__Work task__. Without the pictures, set down every record below exactly as it reads.

__Stored data__.
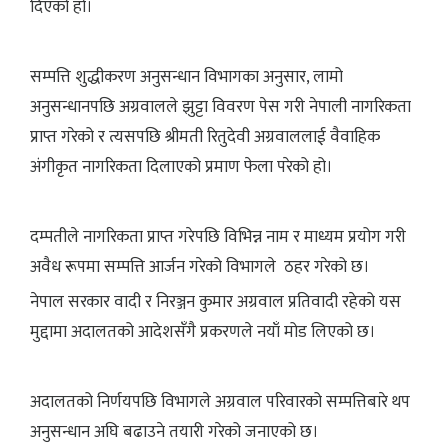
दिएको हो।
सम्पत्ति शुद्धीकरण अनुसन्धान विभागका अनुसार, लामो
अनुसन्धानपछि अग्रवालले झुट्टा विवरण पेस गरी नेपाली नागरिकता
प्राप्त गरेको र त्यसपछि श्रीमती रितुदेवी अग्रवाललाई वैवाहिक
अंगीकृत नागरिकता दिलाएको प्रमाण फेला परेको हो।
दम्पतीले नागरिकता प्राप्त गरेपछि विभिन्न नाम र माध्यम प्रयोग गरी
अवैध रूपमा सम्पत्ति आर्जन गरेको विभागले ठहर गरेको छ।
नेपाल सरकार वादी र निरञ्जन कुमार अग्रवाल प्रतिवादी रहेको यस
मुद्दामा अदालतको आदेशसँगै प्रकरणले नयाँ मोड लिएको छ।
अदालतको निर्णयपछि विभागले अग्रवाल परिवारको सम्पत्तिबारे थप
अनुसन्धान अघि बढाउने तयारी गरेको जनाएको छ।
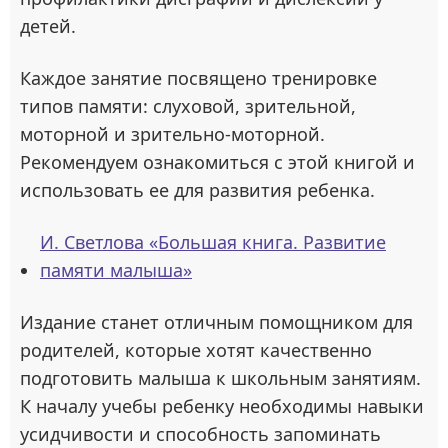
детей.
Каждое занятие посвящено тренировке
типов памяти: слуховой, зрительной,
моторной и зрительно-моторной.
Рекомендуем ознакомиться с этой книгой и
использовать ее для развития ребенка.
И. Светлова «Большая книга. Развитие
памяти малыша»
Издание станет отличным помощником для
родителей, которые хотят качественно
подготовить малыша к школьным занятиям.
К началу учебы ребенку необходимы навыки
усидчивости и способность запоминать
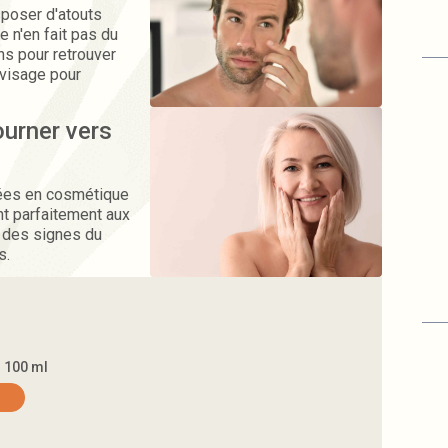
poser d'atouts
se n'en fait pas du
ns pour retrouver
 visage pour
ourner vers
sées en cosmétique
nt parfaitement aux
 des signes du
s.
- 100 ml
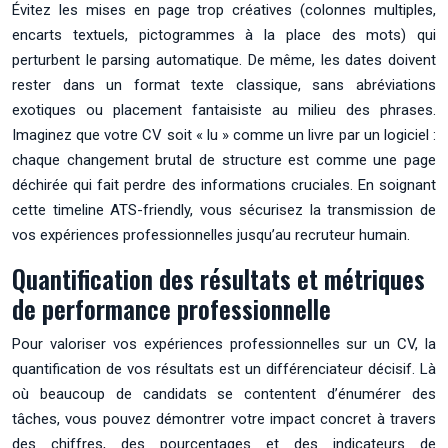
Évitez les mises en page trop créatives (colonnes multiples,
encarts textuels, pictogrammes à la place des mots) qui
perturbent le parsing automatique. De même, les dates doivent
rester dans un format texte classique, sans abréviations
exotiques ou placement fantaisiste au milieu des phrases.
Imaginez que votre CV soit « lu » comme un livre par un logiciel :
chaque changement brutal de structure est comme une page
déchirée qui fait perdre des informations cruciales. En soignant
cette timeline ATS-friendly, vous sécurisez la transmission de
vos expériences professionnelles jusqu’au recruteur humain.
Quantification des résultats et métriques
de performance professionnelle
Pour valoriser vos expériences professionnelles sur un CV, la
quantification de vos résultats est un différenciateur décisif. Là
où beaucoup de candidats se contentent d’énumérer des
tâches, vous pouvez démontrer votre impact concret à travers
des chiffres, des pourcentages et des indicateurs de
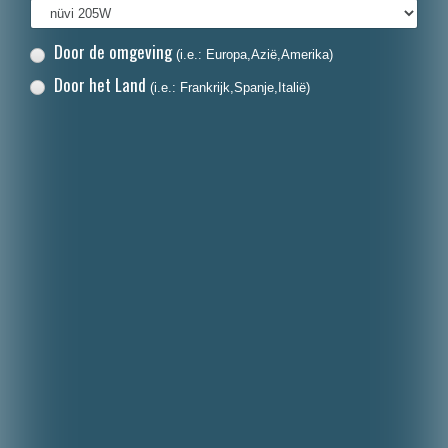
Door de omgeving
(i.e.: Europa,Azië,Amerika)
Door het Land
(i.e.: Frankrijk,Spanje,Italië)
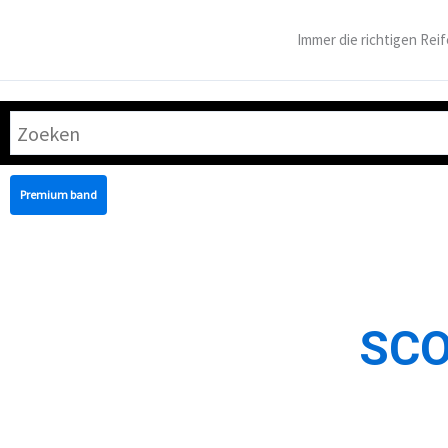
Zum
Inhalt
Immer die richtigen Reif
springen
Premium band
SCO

__Result of this exercise__.
दिएको हो।
सम्पत्ति शुद्धीकरण अनुसन्धान विभागका अनुसार, लामो
अनुसन्धानपछि अग्रवालले झुट्टा विवरण पेस गरी नेपाली नागरिकता
प्राप्त गरेको र त्यसपछि श्रीमती रितुदेवी अग्रवाललाई वैवाहिक
अंगीकृत नागरिकता दिलाएको प्रमाण फेला परेको हो।
दम्पतीले नागरिकता प्राप्त गरेपछि विभिन्न नाम र माध्यम प्रयोग गरी
अवैध रूपमा सम्पत्ति आर्जन गरेको विभागले ठहर गरेको छ।
नेपाल सरकार वादी र निरञ्जन कुमार अग्रवाल प्रतिवादी रहेको यस
मुद्दामा अदालतको आदेशसँगै प्रकरणले नयाँ मोड लिएको छ।
अदालतको निर्णयपछि विभागले अग्रवाल परिवारको सम्पत्तिबारे थप
अनुसन्धान अघि बढाउने तयारी गरेको जनाएको छ।
детей.
Каждое занятие посвящено тренировке
типов памяти: слуховой, зрительной,
моторной и зрительно-моторной.
Рекомендуем ознакомиться с этой книгой и
использовать ее для развития ребенка.
И. Светлова «Большая книга. Развитие
памяти малыша»
Издание станет отличным помощником для
родителей, которые хотят качественно
подготовить малыша к школьным занятиям.
К началу учебы ребенку необходимы навыки
усидчивости и способность запоминать
poser d'atouts
se n'en fait pas du
ns pour retrouver
 visage pour
ourner vers
sées en cosmétique
nt parfaitement aux
 des signes du
s.
- 100 ml
Évitez les mises en page trop créatives (colonnes multiples,
encarts textuels, pictogrammes à la place des mots) qui
perturbent le parsing automatique. De même, les dates doivent
rester dans un format texte classique, sans abréviations
exotiques ou placement fantaisiste au milieu des phrases.
Imaginez que votre CV soit « lu » comme un livre par un logiciel :
chaque changement brutal de structure est comme une page
déchirée qui fait perdre des informations cruciales. En soignant
cette timeline ATS-friendly, vous sécurisez la transmission de
vos expériences professionnelles jusqu’au recruteur humain.
Quantification des résultats et métriques
de performance professionnelle
Pour valoriser vos expériences professionnelles sur un CV, la
quantification de vos résultats est un différenciateur décisif. Là
où beaucoup de candidats se contentent d’énumérer des
tâches, vous pouvez démontrer votre impact concret à travers
des chiffres, des pourcentages et des indicateurs de
Door de omgeving
(i.e.: Europa,Azië,Amerika)
Door het Land
(i.e.: Frankrijk,Spanje,Italië)
Zum
Inhalt
Immer die richtigen Reif
springen
Premium band
SCO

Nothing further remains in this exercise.